Carbapenemases are the enzymes that catalyze β–lactam groups of antibiotics. The carbapenemase producers are resistant to β–lactam antibiotics and are usually multidrug-resistant bacteria challenging widely used therapeutics and treatment options. Therefore, the detection of carbapenemase activity among clinical isolates is of great therapeutic importance. We aimed to study the MDR and carbapenemase-producing Klebsiella pneumoniae and Pseudomonas aeruginosa isolated from various clinical samples at a tertiary care hospital in Nepal. A total of 3,579 clinical samples were collected from the patients visiting the Department of Microbiology, B&B Hospital, Gwarko, Lalitpur. The samples were processed to isolate K. pneumoniae and P. aeruginosa and then subjected to antibiotic susceptibility testing (AST) by the Kirby-Bauer disk diffusion method.
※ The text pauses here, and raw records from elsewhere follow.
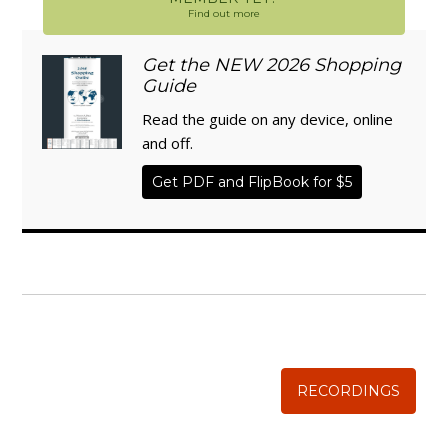
Find out more
Get the NEW 2026 Shopping
Guide
Read the guide on any device, online
and off.
Get PDF and FlipBook for $5
WISE TRADITIONS
Annual Conference of
The Weston A. Price Foundation
RECORDINGS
Phenotypic detection of carbapenemase activity was performed in the imipenem-resistant isolates by the modified Hodge test (MHT). Of the total samples, 1,067 (29.8%) samples showed significant growth positivity, out of which 190 (17.3%) isolates were K. pneumoniae and 121 (11.3%) were P. aeruginosa. Multidrug resistance was seen in 70.5% of the K. pneumoniae isolates and 65.3% of the P. aeruginosa isolates. Carbapenemase production was confirmed in 11.9%, and 12.2% of the imipenem-resistant K. pneumoniae and P. aeruginosa isolates, respectively, by the MHT. This study determined the higher prevalence of MDR among K. pneumoniae and P. aeruginosa; however, carbapenemase production was relatively low.